Supplied material
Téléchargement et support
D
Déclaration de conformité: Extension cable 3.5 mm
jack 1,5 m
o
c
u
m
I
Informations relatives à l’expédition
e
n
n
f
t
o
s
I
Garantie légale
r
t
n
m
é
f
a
--
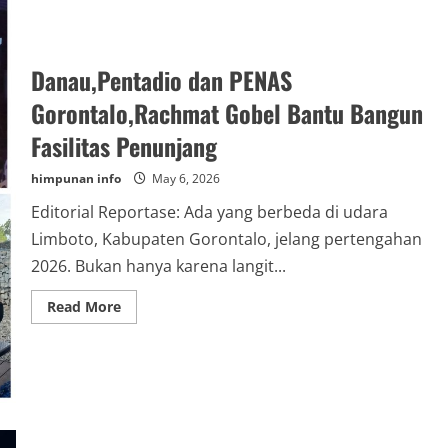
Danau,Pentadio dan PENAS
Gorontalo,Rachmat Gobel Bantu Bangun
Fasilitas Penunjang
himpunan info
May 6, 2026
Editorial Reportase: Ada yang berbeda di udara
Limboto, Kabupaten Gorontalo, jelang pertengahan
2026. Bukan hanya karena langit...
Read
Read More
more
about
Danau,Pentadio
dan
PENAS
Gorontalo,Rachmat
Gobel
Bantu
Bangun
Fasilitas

About this exercise
If a line in the data above contains "Pentadio", return that line.

Exercise result
Danau,Pentadio dan PENAS
Danau,Pentadio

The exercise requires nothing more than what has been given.